On many input ports, this operation is significantly faster than the following equivalent code using peek-char and read-char:

(define (read-delimited-string char-set port)
  (let ((char (peek-char port)))
    (if (eof-object? char)
        char
        (list->string
         (let loop ((char char))
           (if (or (eof-object? char)
                   (char-in-set? char char-set))
               '()
               (begin
                 (read-char port)
                 (cons char
                       (loop (peek-char port))))))))))

14.5.1 Reader Controls

The following parameters control the behavior of the read procedure.

parameter: param:reader-radix

This parameter defines the radix used by the reader when it parses numbers. This is similar to passing a radix argument to string->number. The value of the parameter must be one of 2, 8, 10, or 16; an error is signaled if the parameter is bound to any other value.

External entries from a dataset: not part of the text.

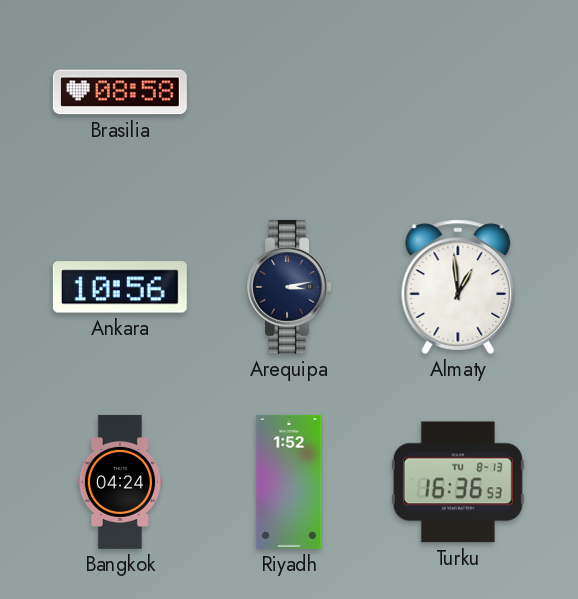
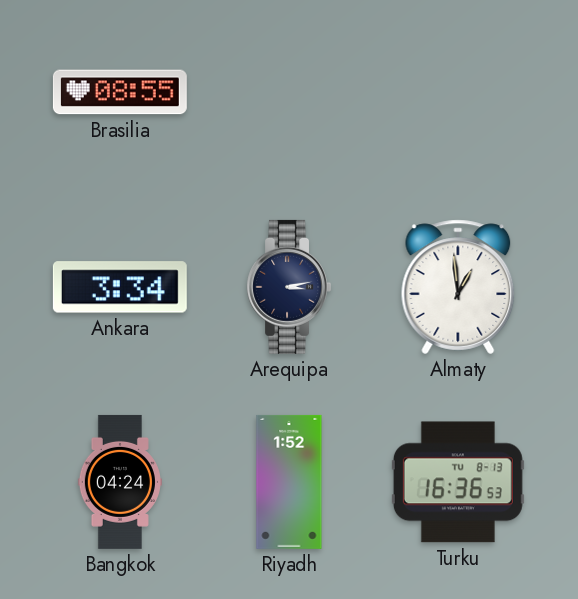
Brasilia: 08:58 -> 08:55
Ankara: 10:56 -> 3:34
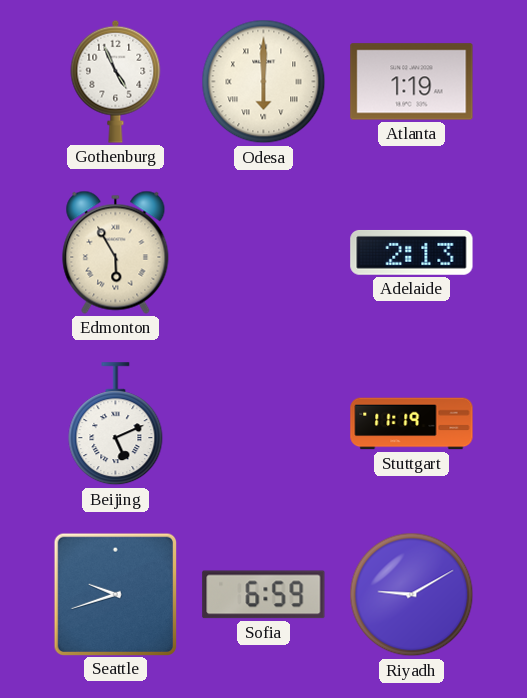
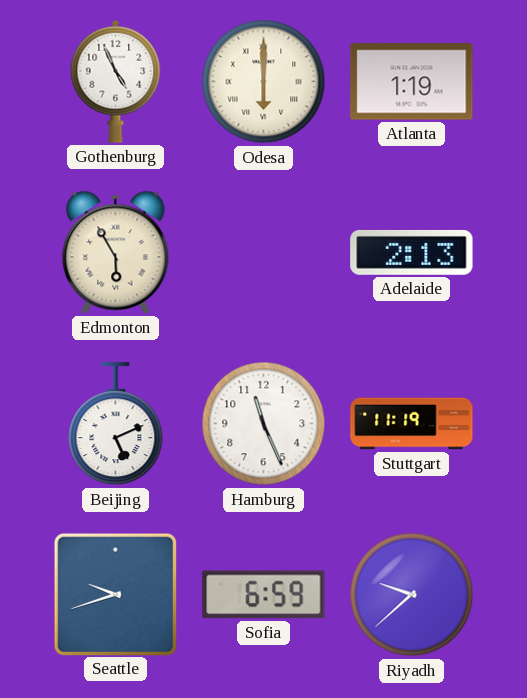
Hamburg: none -> 11:26
Riyadh: 9:10 -> 9:38
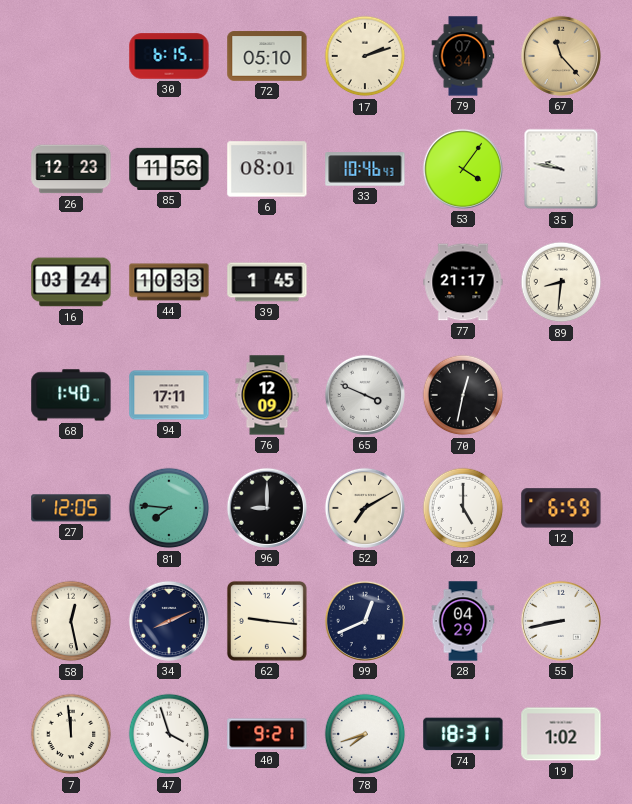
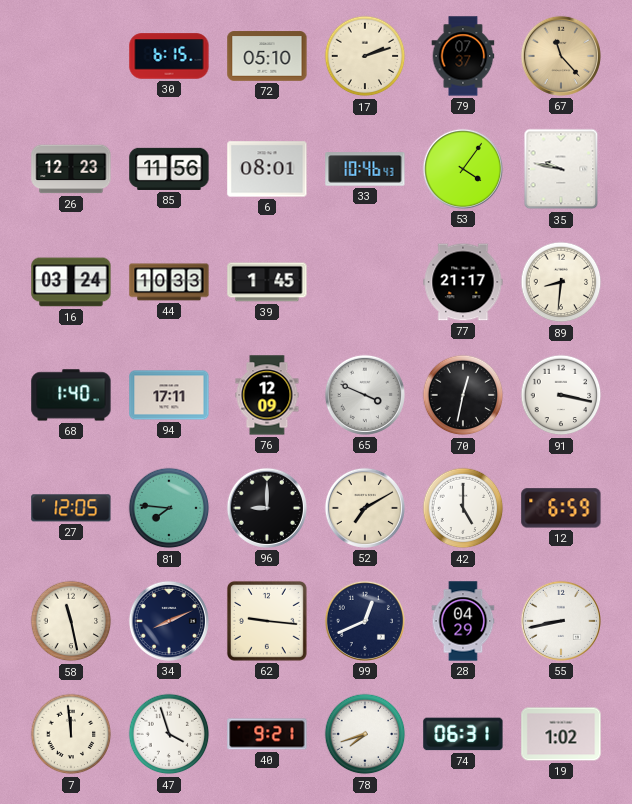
79: 07:34 -> 07:37
91: none -> 3:17
58: 12:28 -> 11:28
74: 18:31 -> 06:31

Note that much of the number syntax is invalid for radixes other than 10. The reader detects cases where such invalid syntax is used and signals an error. However, problems can still occur when param:reader-radix is bound to 16, because syntax that normally denotes symbols can now denote numbers (e.g. abc). Because of this, it is usually undesirable to bind this parameter to anything other than the default.

The default value of this parameter is 10.

parameter: param:reader-fold-case?

This parameter controls whether the parser folds the case of symbols, character names, and certain other syntax. If it is bound to its default value of #t, symbols read by the parser are case-folded prior to being interned. Otherwise, symbols are interned without folding.

At present, it is a bad idea to use this feature, as it doesn’t really make Scheme case-sensitive, and therefore can break features of the Scheme runtime that depend on case-folded symbols. Instead, use the #!fold-case or #!no-fold-case markers in your code.

obsolete variable: *parser-radix*
obsolete variable: *parser-canonicalize-symbols?*: These variables are deprecated; instead use the corresponding parameter objects.